Thursday 28 April 2011

Easter holiday - Part 2 : Ahrensburg and Lübeck

Our hosts followed up our Hamburg tour with a visit to Ahrensburg's Castle (Schloß) and then a trip to Lübeck and the Baltic coast at Travemünde.

Ahrensburg, a town in Schleswig-Holstein, is part of the Hamburg Metropolitan Region, situated in Stormarn. Its population around 31,700 (2009). Its outstanding sight is the Renaissance castle dating from 1595. Other sights are the adjacent castle church with its "Gottesbuden" Almshouses. 

The town dates back to the 13th Century, when the Counts of Schauenburg founded the village of Woldenhorn. On the 7 June 1867 the estate village Woldenhorn became an independent Prussian country community and renamed itself Ahrensburg. It became a city in 1949.

 Ann with Ewan and Kirsche

The Hanseatic City of Lübeck is the second-largest city in Schleswig-Holstein and one of the major ports of Germany. It was for several centuries the "capital" of the Hanseatic League ("Queen of the Hanse") and, because of its Brick Gothic architectural heritage, is listed by UNESCO as a World Heritage Site.  Willy Brandt (who was German Chancellor) was born here.


The old part of the town is an island enclosed by the Trave.

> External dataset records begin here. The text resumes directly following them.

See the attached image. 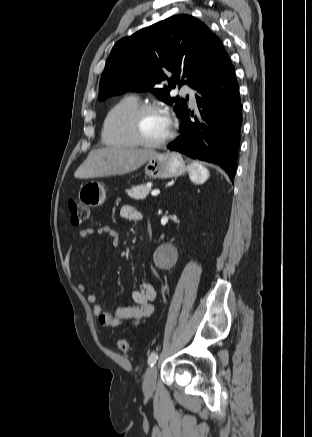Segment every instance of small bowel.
<instances>
[{"instance_id":"obj_1","label":"small bowel","mask_w":312,"mask_h":437,"mask_svg":"<svg viewBox=\"0 0 312 437\" xmlns=\"http://www.w3.org/2000/svg\"><path fill=\"white\" fill-rule=\"evenodd\" d=\"M120 214L124 219L131 221H140L142 214L132 205H123ZM97 233L99 235H107L112 239L114 246L120 245V235L111 226H101L96 231L91 228L80 231L78 238L80 240ZM80 290L84 289L82 284H78ZM134 306H119L115 311H107L98 302L99 295L93 291L88 295V301L93 304V314L97 318L100 325L105 327H114L122 324H130L140 326L151 318L155 313L154 301L156 293L153 286L148 282H142L133 292Z\"/></svg>"}]
</instances>
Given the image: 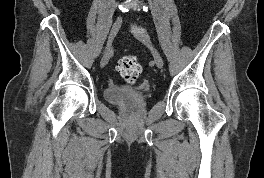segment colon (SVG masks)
Here are the masks:
<instances>
[{
    "label": "colon",
    "instance_id": "1",
    "mask_svg": "<svg viewBox=\"0 0 264 178\" xmlns=\"http://www.w3.org/2000/svg\"><path fill=\"white\" fill-rule=\"evenodd\" d=\"M117 70L123 79L129 83H134L138 79L142 67L135 56L127 55L118 61Z\"/></svg>",
    "mask_w": 264,
    "mask_h": 178
}]
</instances>
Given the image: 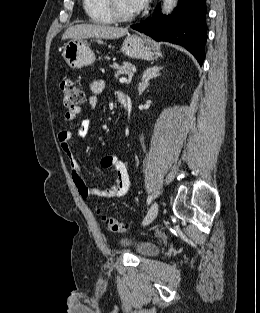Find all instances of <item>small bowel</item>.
I'll use <instances>...</instances> for the list:
<instances>
[{
	"label": "small bowel",
	"instance_id": "1",
	"mask_svg": "<svg viewBox=\"0 0 260 313\" xmlns=\"http://www.w3.org/2000/svg\"><path fill=\"white\" fill-rule=\"evenodd\" d=\"M104 89V83L101 80H97L92 83L91 91L93 95L89 98V105L94 108L97 104V95ZM126 97L124 93H120L119 97ZM127 98V97H126ZM80 108L69 110L65 113L64 119L67 122L74 121L80 114ZM91 127V120L85 119L81 125L72 130L64 129L58 133V144L66 156L67 162L72 172L73 182L79 193V195L88 199L90 197L96 198H120L124 196L130 185V163L120 159L117 154H108L101 158V167L106 169H113L115 171V182L108 189H100L97 187H91L87 185L81 174V167L77 161L70 142L74 136H84L87 134Z\"/></svg>",
	"mask_w": 260,
	"mask_h": 313
}]
</instances>
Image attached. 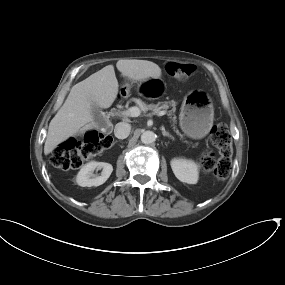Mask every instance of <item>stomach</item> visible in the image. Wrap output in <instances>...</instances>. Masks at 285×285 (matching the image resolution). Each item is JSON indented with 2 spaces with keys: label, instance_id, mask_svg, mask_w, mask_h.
<instances>
[{
  "label": "stomach",
  "instance_id": "obj_1",
  "mask_svg": "<svg viewBox=\"0 0 285 285\" xmlns=\"http://www.w3.org/2000/svg\"><path fill=\"white\" fill-rule=\"evenodd\" d=\"M160 79H149L143 82L141 94L146 95L145 87ZM214 118L213 105L202 92L188 94L181 106L180 127L182 131L193 139L205 137L212 128Z\"/></svg>",
  "mask_w": 285,
  "mask_h": 285
}]
</instances>
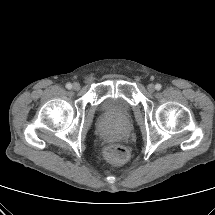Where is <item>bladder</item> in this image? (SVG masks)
<instances>
[{
  "mask_svg": "<svg viewBox=\"0 0 215 215\" xmlns=\"http://www.w3.org/2000/svg\"><path fill=\"white\" fill-rule=\"evenodd\" d=\"M100 111L107 116L122 118L130 112V105L121 98L108 97L100 103Z\"/></svg>",
  "mask_w": 215,
  "mask_h": 215,
  "instance_id": "1",
  "label": "bladder"
}]
</instances>
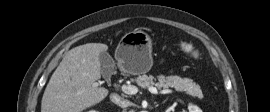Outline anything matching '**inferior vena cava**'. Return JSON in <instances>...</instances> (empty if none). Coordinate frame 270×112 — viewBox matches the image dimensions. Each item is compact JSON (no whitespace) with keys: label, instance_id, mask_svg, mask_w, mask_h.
<instances>
[{"label":"inferior vena cava","instance_id":"obj_1","mask_svg":"<svg viewBox=\"0 0 270 112\" xmlns=\"http://www.w3.org/2000/svg\"><path fill=\"white\" fill-rule=\"evenodd\" d=\"M110 100L122 108L128 107L130 105L129 100L122 98L121 96H119L116 93H113L110 95Z\"/></svg>","mask_w":270,"mask_h":112}]
</instances>
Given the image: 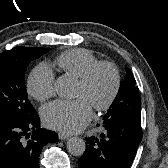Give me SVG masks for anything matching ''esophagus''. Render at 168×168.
<instances>
[{
	"instance_id": "1",
	"label": "esophagus",
	"mask_w": 168,
	"mask_h": 168,
	"mask_svg": "<svg viewBox=\"0 0 168 168\" xmlns=\"http://www.w3.org/2000/svg\"><path fill=\"white\" fill-rule=\"evenodd\" d=\"M58 137L60 140H68L71 136L65 133H58Z\"/></svg>"
}]
</instances>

The Elbe–Lübeck Canal connects the Trave with the Elbe River. Another important river near the town centre is the Wakenitz.

Around AD 700 Slavic peoples started to come into the eastern parts of Holstein which had been left by many Germanic inhabitants in the course of the Migration Period. By the early 9th century Charlemagne moved Saxons out and brought in Polabian Slavs, who were allied to Charlemagne, in their stead. Liubice ("lovely") was founded on the Trave banks about four kilometres north of the present-day city centre of Lübeck. The modern town was founded by Adolf II, Count of Schauenburg and Holstein, in 1143

In 1937 the Nazis passed the so-called Greater Hamburg Act, where the nearby Free and Hanseatic City of Hamburg was expanded, to encompass towns that had formally belonged to the Prussian province of Schleswig-Holstein. To compensate Prussia for these losses the 711-year-long independence of Lübeck came to an end and almost all its territory was incorporated into Schleswig-Holstein.

Much of the old town has kept a medieval look with old buildings and narrow streets. The town once could only be entered by passing one of four town gates, of which two remain today, the well-known Holstentor (1478) and the Burgtor (1444).



The old town centre is dominated by seven church steeples. The oldest ones are the Lübecker Dom (the city's cathedral) and the Marienkirche (Saint Mary's), both from the 13th and 14th centuries.








The bell which was destroyed by British bombs in World War II

This shows the positions of the moon over time and hence dates for Easter for the next 50-60 years

Novelist Thomas Mann's house


The world famous marzipan shop

Lübeck is very famous for its marzipan industry, and according to local legend, marzipan was first made in Lübeck possibly in response to either a military siege of the city, or a famine year. The story, perhaps apocryphal, is that the town ran out of all foods except stored almonds and sugar, and used these to make loaves of marzipan "bread". Others believe that marzipan was actually invented in Persia a few hundred years before Lübeck claims to have invented it. The best known producer is Niederegger


Then on to Travemunde on the Baltic coast.

Travemünde is a borough of Lübeck at the mouth of the river Trave in Lübeck Bay. It began life as a fortress built by Henry the Lion, Duke of Saxony, in the 12th century to guard the mouth of the Trave, and the Danes subsequently strengthened it. It became a town in 1317 and in 1329 passed into the possession of the free city of Lübeck, to which it has since belonged. Its fortifications were demolished in 1807.
Travemünde has been a seaside resort since 1802, and is Germany's largest ferry port on the Baltic Sea with connections to Sweden, Finland, Russia, Latvia and Estonia. The lighthouse is the oldest on the German Baltic coast, dating from 1539.